La Alcazaba de Guadix, de fortaleza a mirador

La Alcazaba de Guadix fue construida hacia el siglo XI con las funciones, como era habitual en este tipo de construcciones, de ofrecer un puesto de vigilancia con la altitud suficiente y de proteger a la población de los ataques enemigos. Pero estas fortificaciones, pensadas para los tiempos de conflicto, pierden su sentido en tiempos de paz y, tras la conquista de los Reyes Católicos en 1489 y un largo periodo de dominio cristiano que se prolonga hasta hoy, la ciudadela musulmana cayó en el abandono.

En la actualidad cumple una función muy diferente, sus muros ya no son necesarios ante los invasores. En una visita a Guadix, subir a la Alcazaba ofrece unas sensacionales vistas de todo el municipio y en especial del barrio de las casas cueva.
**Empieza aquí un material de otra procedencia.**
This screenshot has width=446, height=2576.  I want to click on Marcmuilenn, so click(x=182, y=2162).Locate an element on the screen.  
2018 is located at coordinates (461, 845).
Su ubicación privilegiada la convierte en una visita obligada para poder llevarse una panorámica y una visión clara de cómo se organiza la ciudad.
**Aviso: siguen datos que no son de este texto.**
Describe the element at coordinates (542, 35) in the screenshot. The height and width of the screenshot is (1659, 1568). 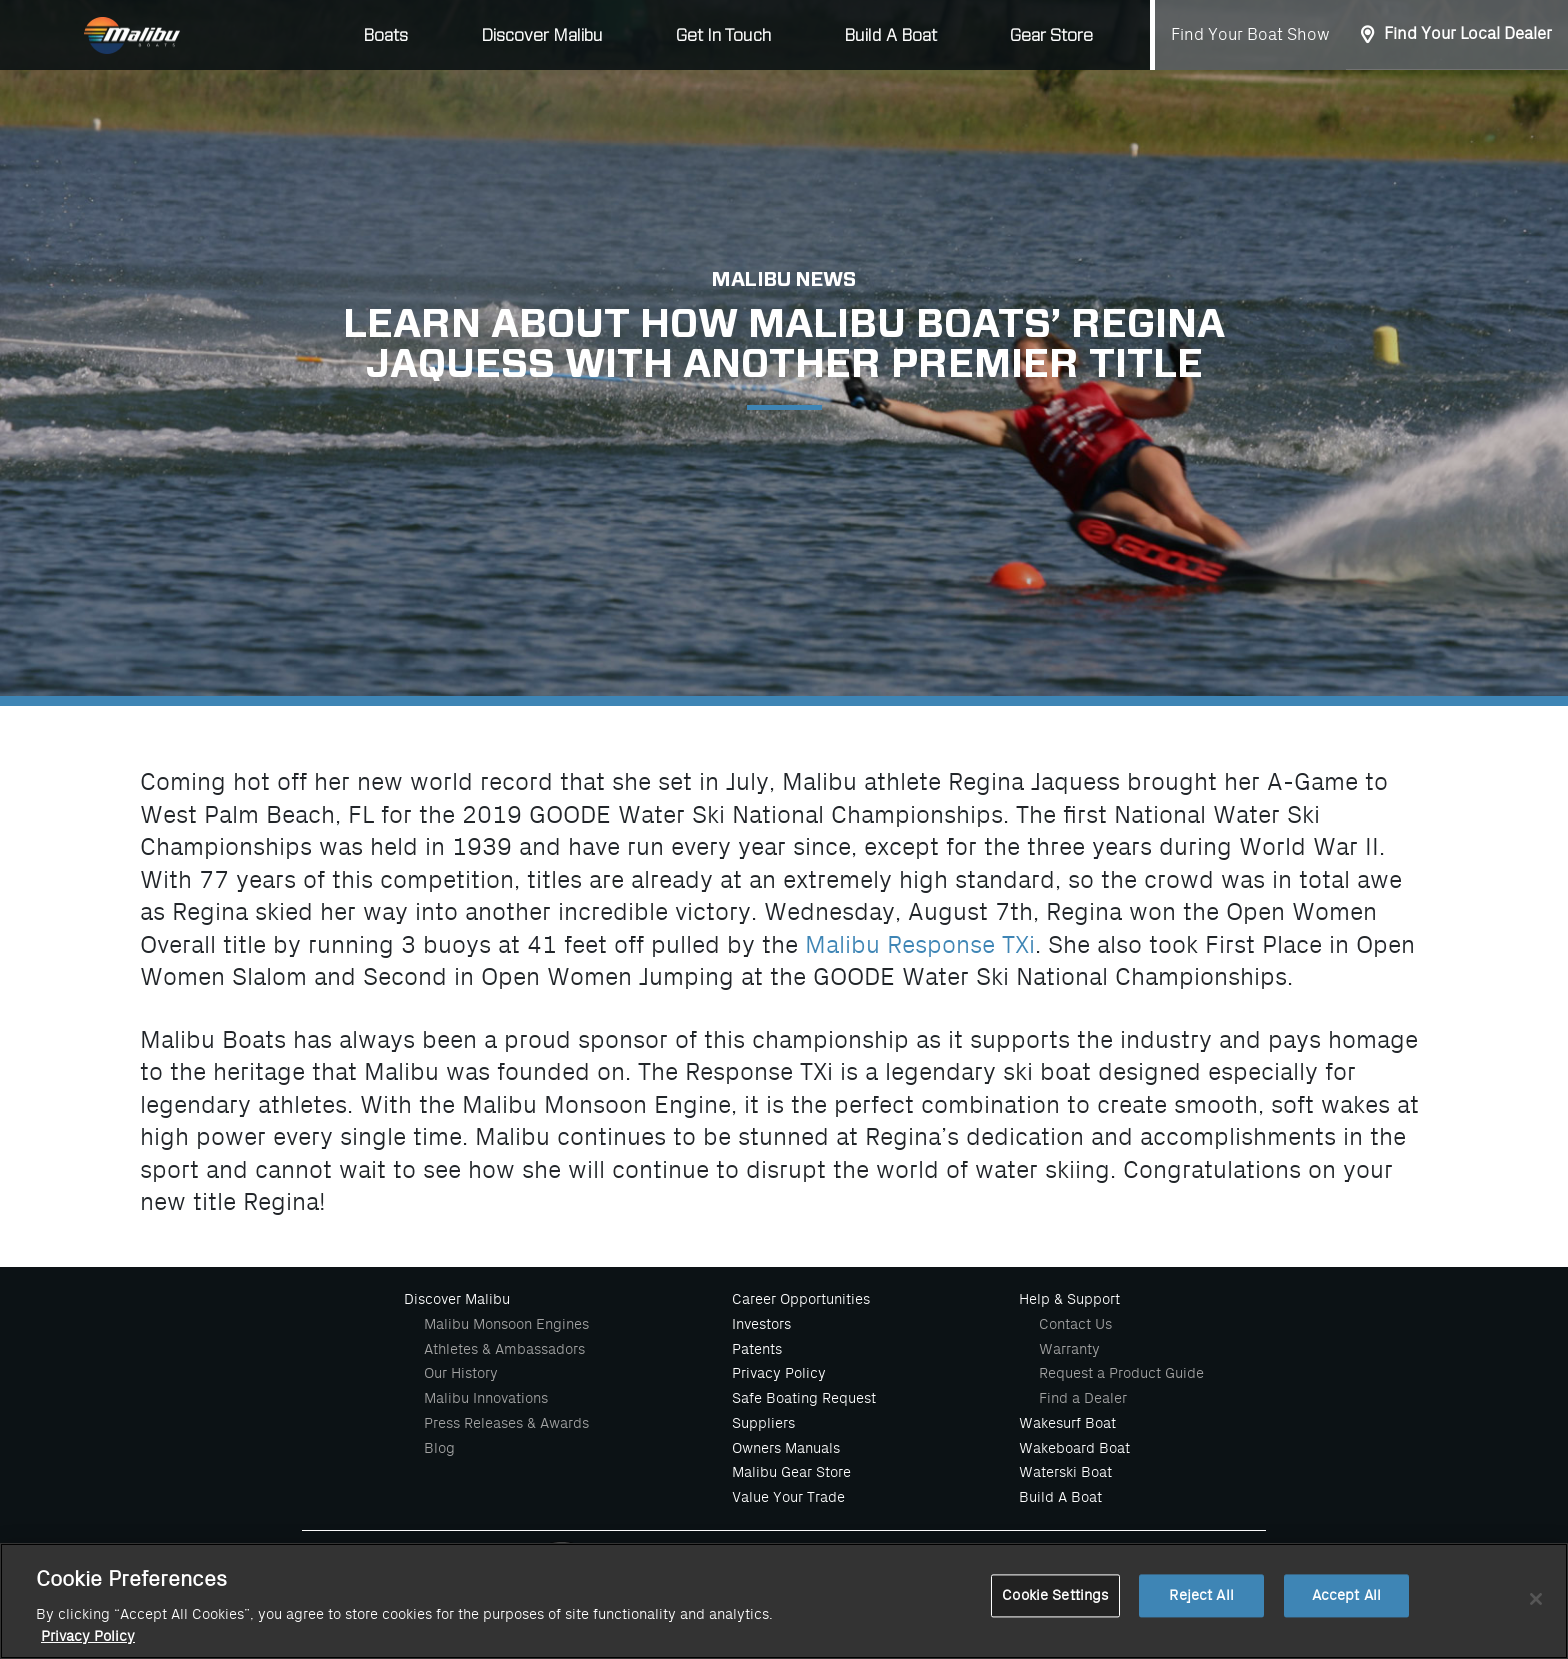
I see `Discover Malibu [button]` at that location.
Ya entre sus muros y en la cuadrangular Torre del Homenaje (conjunto restaurado y declarado Monumento Artístico Nacional en 1931) también conseguimos trasladarnos en el tiempo e intentar comprender cómo era la vida en aquella Guadix medieval.

De entrada, en su condición más superficial, conocer los sistemas de construcción de la época, como el tapial, que establecía construir muros con tierra arcillosa compactada a golpes mediante un ‘pisón’, y apoyándose en un encofrado deslizante que normalmente era de madera y con el que la alcazaba tomaba ese aspecto rojizo característico.

Igual que desde los torreones de la alcazaba se divisan en su plenitud las casas cueva, en los miradores de este barrio –Cerro de la Bala, Padre Poveda y de la Magdalena– se obtienen excelentes vistas de la alcazaba, de sus almenas, de sus torres cuadradas y de su elevada figura ofreciendo sensación de seguridad a los habitantes de Guadix.